9 Kurtulanlar tutsak alındıkları uluslarda beni anımsayacaklar. Benden dönen sadakatsiz yüreklerinden, putları ardınca şehvete sürükleyen gözlerinden derin acı duydum. Yaptıkları kötülükler ve iğrenç uygulamalar yüzünden kendilerinden tiksinecekler.
Então os que escaparem de vós se lembrarão de mim entre as nações para onde forem levados em cativeiro; [lembrarão de] como eu me quebrantei por causa de seu coração infiel, que se desviou de mim, e por causa de seus olhos, que se prostituíram atrás seus ídolos; e terão nojo de si mesmos, por causa das maldades que fizeram em todas as suas abominações.
10 Benim RAB olduğumu, başlarına bu felaketi getireceğimi boşuna söylemediğimi anlayacaklar.
E saberão que eu sou o SENHOR; não foi em vão que falei que lhes faria este mal.
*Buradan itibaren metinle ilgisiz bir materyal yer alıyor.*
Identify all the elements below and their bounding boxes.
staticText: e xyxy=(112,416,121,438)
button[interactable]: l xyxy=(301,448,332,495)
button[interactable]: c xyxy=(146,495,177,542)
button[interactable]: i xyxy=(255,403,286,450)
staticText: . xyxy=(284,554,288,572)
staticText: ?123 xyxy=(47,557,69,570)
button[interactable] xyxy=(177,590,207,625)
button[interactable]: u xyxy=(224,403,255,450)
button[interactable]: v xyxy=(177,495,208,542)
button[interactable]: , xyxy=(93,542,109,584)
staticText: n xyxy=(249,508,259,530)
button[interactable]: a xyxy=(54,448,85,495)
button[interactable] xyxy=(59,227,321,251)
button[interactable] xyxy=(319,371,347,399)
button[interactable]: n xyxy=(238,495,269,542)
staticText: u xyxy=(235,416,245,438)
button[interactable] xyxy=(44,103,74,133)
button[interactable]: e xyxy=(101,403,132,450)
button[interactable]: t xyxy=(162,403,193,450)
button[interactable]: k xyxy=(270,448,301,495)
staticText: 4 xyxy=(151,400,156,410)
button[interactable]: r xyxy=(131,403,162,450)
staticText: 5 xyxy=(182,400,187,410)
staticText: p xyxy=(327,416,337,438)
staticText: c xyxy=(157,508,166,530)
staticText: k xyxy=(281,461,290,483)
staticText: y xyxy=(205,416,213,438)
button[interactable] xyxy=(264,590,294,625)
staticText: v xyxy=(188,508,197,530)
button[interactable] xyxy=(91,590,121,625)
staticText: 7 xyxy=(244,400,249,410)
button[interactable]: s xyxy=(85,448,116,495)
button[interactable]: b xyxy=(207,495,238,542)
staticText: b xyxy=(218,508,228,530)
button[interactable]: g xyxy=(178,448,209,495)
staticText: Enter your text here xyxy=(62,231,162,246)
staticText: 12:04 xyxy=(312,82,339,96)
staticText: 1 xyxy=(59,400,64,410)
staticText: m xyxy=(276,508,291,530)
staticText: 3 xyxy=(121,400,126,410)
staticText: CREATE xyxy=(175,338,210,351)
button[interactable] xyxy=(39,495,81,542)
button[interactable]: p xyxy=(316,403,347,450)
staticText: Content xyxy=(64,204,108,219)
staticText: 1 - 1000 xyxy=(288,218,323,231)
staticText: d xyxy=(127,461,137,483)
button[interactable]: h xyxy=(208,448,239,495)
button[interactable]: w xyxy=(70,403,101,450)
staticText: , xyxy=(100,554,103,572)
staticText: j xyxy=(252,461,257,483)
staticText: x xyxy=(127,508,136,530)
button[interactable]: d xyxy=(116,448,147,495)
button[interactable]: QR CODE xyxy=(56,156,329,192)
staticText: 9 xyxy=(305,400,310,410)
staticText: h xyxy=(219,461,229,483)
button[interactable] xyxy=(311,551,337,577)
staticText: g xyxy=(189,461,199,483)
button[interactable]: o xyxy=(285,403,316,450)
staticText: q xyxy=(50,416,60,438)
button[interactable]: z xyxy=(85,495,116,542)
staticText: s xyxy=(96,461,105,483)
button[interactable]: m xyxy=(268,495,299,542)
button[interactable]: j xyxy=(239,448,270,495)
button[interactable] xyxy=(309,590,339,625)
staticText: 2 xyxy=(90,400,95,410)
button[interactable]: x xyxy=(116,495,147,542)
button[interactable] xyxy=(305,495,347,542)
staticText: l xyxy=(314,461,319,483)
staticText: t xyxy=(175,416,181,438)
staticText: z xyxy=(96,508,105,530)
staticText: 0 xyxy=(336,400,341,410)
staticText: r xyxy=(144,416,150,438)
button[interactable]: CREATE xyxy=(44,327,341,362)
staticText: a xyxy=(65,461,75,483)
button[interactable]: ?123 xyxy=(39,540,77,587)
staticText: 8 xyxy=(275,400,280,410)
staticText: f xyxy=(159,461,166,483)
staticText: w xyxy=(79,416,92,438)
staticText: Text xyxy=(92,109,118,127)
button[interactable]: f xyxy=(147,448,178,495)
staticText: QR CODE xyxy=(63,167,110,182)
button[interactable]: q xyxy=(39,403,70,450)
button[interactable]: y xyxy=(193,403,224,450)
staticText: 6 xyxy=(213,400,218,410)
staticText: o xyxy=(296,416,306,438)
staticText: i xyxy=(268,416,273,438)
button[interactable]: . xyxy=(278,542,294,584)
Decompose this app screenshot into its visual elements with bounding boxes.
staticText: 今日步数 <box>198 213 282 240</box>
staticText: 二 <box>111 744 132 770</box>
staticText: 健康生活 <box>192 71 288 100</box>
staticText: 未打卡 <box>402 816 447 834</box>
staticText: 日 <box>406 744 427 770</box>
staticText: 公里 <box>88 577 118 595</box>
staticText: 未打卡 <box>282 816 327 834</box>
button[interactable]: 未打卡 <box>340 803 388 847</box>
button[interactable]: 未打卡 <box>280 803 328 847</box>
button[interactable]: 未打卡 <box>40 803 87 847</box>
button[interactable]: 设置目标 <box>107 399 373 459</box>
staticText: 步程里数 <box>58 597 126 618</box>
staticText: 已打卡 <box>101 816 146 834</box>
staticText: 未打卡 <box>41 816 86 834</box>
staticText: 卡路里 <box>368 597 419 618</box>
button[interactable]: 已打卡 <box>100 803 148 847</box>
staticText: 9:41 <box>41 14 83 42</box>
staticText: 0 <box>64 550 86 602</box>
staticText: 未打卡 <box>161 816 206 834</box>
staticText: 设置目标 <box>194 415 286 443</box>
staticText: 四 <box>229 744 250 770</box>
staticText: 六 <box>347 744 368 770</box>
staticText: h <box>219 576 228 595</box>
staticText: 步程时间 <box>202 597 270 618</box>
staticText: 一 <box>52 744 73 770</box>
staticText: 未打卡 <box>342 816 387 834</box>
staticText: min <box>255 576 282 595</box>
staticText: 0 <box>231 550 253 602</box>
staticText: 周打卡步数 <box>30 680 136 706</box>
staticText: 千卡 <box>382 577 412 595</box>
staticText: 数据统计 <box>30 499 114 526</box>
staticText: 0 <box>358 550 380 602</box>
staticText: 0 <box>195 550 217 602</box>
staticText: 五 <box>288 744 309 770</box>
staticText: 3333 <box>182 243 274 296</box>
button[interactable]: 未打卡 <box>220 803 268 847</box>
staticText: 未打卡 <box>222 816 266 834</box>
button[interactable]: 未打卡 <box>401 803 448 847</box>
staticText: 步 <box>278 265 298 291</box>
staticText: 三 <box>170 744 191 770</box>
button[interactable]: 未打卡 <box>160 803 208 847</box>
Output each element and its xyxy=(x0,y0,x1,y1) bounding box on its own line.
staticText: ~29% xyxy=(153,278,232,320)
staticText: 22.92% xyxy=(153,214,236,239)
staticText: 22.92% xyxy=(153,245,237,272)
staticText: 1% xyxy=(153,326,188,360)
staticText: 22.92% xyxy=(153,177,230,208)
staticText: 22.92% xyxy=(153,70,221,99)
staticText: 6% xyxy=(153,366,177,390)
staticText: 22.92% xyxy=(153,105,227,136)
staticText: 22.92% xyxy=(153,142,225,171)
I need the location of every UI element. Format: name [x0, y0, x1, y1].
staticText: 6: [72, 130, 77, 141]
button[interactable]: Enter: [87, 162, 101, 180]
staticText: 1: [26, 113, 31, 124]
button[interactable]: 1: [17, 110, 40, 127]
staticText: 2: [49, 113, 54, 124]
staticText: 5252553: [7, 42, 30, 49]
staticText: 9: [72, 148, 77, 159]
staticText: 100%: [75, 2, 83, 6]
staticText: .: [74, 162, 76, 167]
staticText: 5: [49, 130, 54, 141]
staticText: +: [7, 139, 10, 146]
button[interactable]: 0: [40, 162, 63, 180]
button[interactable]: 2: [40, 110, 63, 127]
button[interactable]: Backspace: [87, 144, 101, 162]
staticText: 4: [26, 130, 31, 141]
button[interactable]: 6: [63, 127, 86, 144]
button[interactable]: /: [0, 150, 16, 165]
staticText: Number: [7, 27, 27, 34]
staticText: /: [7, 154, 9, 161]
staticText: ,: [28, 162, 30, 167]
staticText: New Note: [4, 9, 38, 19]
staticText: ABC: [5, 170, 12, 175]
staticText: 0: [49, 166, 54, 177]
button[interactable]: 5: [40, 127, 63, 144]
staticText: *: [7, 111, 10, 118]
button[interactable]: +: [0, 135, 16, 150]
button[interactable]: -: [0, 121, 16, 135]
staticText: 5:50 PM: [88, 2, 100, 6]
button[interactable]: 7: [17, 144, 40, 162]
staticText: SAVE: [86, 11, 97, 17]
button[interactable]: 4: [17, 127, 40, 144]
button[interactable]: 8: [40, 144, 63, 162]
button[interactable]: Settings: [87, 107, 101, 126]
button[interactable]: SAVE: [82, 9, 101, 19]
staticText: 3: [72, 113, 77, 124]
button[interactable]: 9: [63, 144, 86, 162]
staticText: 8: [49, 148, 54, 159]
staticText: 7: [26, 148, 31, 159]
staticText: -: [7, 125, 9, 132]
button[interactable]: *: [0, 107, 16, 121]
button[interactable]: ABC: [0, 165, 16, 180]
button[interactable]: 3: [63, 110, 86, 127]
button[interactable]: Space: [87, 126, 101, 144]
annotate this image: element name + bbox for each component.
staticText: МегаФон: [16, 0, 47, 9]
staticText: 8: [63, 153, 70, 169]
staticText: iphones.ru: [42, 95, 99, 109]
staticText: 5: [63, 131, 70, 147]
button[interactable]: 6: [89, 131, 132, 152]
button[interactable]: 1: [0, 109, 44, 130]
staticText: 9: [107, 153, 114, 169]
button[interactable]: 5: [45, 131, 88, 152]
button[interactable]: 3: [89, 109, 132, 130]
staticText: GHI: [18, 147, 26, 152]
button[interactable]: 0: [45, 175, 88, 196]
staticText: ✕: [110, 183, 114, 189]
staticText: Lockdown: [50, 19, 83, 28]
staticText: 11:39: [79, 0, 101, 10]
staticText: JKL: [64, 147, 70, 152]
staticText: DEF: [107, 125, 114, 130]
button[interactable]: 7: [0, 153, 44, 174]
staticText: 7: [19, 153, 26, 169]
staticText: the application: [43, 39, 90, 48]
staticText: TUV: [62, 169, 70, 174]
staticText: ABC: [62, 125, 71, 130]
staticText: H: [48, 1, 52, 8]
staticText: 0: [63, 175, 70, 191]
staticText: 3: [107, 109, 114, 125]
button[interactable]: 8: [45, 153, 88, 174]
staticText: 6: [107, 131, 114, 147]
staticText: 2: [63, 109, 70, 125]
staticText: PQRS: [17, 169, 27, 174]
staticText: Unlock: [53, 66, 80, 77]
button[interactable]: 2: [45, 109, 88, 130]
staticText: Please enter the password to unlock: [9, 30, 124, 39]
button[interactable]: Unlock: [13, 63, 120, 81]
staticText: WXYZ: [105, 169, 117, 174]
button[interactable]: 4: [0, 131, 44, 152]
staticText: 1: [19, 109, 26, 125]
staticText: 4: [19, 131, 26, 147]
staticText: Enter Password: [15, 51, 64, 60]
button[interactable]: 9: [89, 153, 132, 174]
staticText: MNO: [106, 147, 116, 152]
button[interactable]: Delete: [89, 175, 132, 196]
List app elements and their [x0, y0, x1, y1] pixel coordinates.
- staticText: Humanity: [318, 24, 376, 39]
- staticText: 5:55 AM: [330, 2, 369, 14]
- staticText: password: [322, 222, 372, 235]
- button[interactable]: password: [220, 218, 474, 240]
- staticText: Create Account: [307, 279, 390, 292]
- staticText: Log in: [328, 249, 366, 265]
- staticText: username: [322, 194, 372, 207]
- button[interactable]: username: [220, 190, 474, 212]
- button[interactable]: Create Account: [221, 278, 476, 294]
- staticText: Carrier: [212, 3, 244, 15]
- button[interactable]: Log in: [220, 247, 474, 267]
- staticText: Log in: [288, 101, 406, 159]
11 “‘Egemen RAB şöyle diyor: Ellerini çırp, ayaklarını yere vur, İsrail halkının bütün kötü ve iğrenç uygulamalarından ötürü ah çek! Çünkü kılıçla, kıtlıkla, salgın hastalıkla yok olacaklar.
Assim diz o Senhor DEUS: Bate com tua mão, e pisa com teu pé, e dize: Ai de todas as malignas abominações da casa de Israel! Pois cairão pela espada, pela fome, e pela pestilência.
12 Uzaktakiler salgın hastalıktan ölecek, yakındakiler kılıçtan geçirilecek, kuşatma sırasında sağ kalanlar kıtlıktan ölecek. Böylece onlara duyduğum öfkeye son vereceğim.
O que estiver longe morrerá de pestilência; e o que estiver perto cairá a espada; e o que restar e for cercado morrerá de fome; assim cumprirei meu furor contra eles.
13 Putlarının arasına, sunaklarının çevresine, her yüksek tepeye, dağ doruğuna, her yeşeren bol yapraklı ağacın altına cesetleri serilince, benim RAB olduğumu anlayacaklar. Oralarda putlarına güzel kokulu buhur sundular.
Então sabereis que eu sou o SENHOR, quando seus mortos estiverem em meio de seus ídolos, ao redor de seus altares, em todo morro alto, em todos os cumes dos montes, debaixo de toda árvore verde, e debaixo de todo carvalho espesso, lugares onde ofereciam incenso de cheiro suave a todos os seus ídolos.
14 Elimi onlara karşı uzatacak, çölden Rivla'ya kadar yaşadıkları ülkeyi yerle bir edip ıssız bırakacağım. O zaman benim RAB olduğumu anlayacaklar.’”
Pois estenderei minha mão sobre eles, e tornarei a terra em desolação e vazio, mais que o deserto [da região] de Dibla, em todas as suas habitações; e saberão que eu sou o SENHOR.